Description of the task: Each line of the entries that contains the word "купе" adds one. Reply with the resulting number only.

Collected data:
####

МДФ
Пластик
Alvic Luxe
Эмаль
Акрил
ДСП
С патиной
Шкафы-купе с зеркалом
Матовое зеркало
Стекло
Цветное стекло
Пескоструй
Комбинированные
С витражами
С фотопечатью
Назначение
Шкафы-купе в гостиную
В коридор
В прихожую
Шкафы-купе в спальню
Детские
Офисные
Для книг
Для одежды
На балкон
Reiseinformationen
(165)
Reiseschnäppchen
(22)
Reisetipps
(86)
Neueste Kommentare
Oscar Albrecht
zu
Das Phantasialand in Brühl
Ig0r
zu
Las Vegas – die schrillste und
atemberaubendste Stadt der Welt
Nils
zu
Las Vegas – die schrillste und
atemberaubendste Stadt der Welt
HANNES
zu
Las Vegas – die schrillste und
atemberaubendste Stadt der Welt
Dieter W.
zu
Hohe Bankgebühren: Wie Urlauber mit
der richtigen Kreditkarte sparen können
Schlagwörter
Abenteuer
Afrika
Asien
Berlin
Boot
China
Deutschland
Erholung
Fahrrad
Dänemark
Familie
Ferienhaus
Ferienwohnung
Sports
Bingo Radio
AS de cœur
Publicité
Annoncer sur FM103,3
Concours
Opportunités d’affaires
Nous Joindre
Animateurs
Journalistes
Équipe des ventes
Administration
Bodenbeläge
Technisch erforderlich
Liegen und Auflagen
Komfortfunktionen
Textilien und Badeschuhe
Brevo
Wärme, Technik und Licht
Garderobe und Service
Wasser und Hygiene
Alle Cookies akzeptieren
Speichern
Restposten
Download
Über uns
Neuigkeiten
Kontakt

####

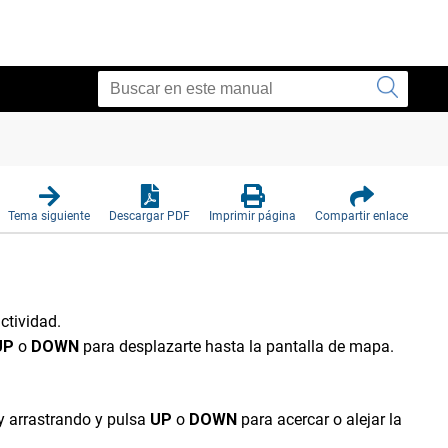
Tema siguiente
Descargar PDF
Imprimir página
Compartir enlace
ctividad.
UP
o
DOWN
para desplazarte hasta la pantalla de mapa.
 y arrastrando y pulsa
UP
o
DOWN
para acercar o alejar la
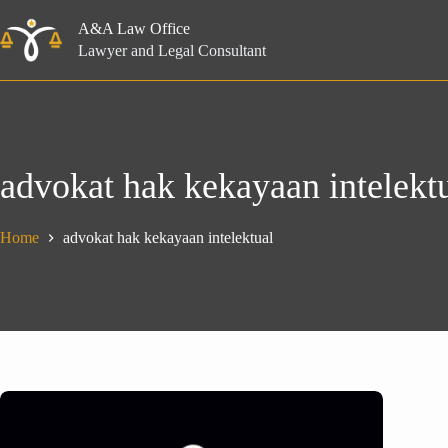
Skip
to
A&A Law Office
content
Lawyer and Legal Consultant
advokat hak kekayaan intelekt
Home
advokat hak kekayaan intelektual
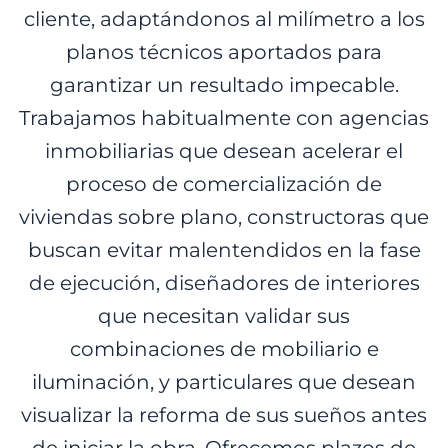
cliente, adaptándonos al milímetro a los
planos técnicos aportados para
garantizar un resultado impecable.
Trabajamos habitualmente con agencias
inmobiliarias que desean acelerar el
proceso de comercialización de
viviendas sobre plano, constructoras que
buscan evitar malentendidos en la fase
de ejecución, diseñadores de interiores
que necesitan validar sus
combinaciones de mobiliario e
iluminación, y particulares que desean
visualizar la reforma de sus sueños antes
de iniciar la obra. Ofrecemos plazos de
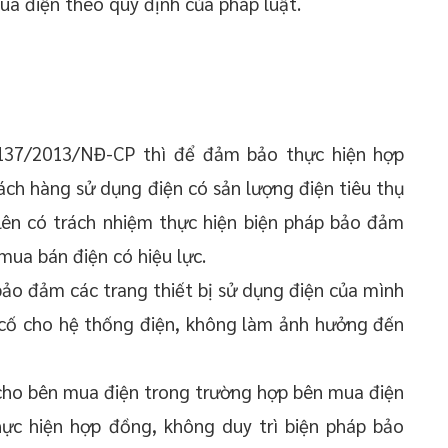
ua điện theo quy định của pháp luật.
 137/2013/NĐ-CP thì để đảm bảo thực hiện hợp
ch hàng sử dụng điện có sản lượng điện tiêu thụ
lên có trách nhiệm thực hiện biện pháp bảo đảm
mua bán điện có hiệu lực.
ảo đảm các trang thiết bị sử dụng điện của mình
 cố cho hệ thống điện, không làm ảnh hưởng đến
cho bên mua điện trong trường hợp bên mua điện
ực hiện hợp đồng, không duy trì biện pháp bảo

####

Written answer: 3